(Reuters) - Pakistan's most influential Islamist party urged its followers to hold mass rallies on Friday to demand their government withdraw its support of the U.S. war on militancy after U.S. commandos killed Osama bin Laden near Islamabad.
Jamaat-e-Islami (JI), one of the country's biggest religious political parties, said the United States had violated the sovereignty of key ally Pakistan by sending its own forces into the garrison town of Abbottabad to kill the al Qaeda leader.
Pakistan's support is key to U.S. efforts to combat Islamist militants, and also to fighting against the Taliban in neighboring Afghanistan.
"Even if there was any sympathy for the Americans, that would dissipate after the way they crushed and violated our sovereignty and our independence," JI chief Syed Munawar Hasan told Reuters on Thursday.
"We have appealed to everyone to hold peaceful demonstrations on Friday on a very large scale," he said. "Our first demand is Pakistan.... should withdraw from the war on terror."
Anti-American sentiment runs high in Pakistan, despite billions of dollars in aid for the nuclear-armed country with a troubled economy. Pakistan's religious parties have not traditionally done well at the ballot box, but they wield considerable influence in a country where Islam is becoming more radicalized.
There have so far been few public protests in Pakistan against bin Laden's killing early on Monday at Abbottabad, 50 kms (31 miles) north of Islamabad. One of Pakistan's most violent militant groups, Lashkar-e-Taiba, held special prayers for the al Qaeda leader and called his death "martyrdom."

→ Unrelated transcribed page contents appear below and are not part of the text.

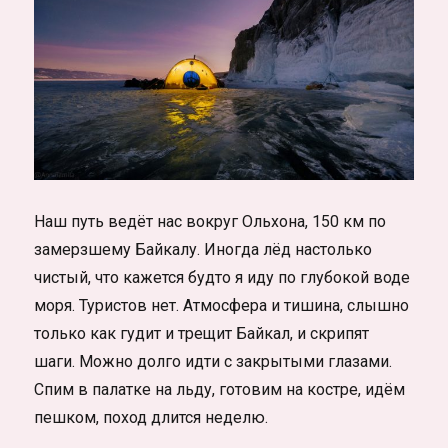
Наш путь ведёт нас вокруг Ольхона, 150 км по
замерзшему Байкалу. Иногда лёд настолько
чистый, что кажется будто я иду по глубокой воде
моря. Туристов нет. Атмосфера и тишина, слышно
только как гудит и трещит Байкал, и скрипят
шаги. Можно долго идти с закрытыми глазами.
Спим в палатке на льду, готовим на костре, идём
пешком, поход длится неделю.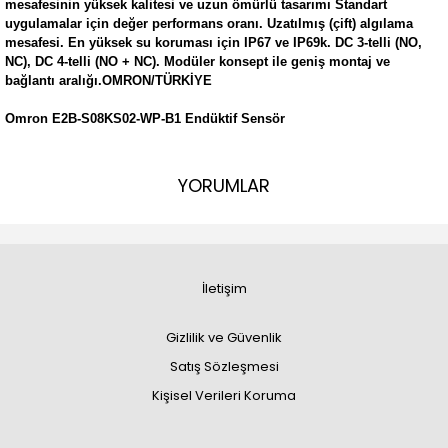
mesafesinin yüksek kalitesi ve uzun ömürlü tasarımı Standart
uygulamalar için değer performans oranı. Uzatılmış (çift) algılama
mesafesi. En yüksek su koruması için IP67 ve IP69k. DC 3-telli (NO,
NC), DC 4-telli (NO + NC). Modüler konsept ile geniş montaj ve
bağlantı aralığı.OMRON/TÜRKİYE
Omron E2B-S08KS02-WP-B1 Endüktif Sensör
YORUMLAR
İletişim
Gizlilik ve Güvenlik
Satış Sözleşmesi
Kişisel Verileri Koruma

The United States war on militancy is unpopular in Pakistan, because of the often high civilian cost of drone attacks against suspected militants along the Afghan border. But many people are also critical of al Qaeda's radical interpretation of Islam and the suicide bombings its followers carry out.
The fact that bin Laden was killed in Pakistan, after having appeared to have lived there for several years, has also embarrassed many people in the government and the country's powerful spy agency.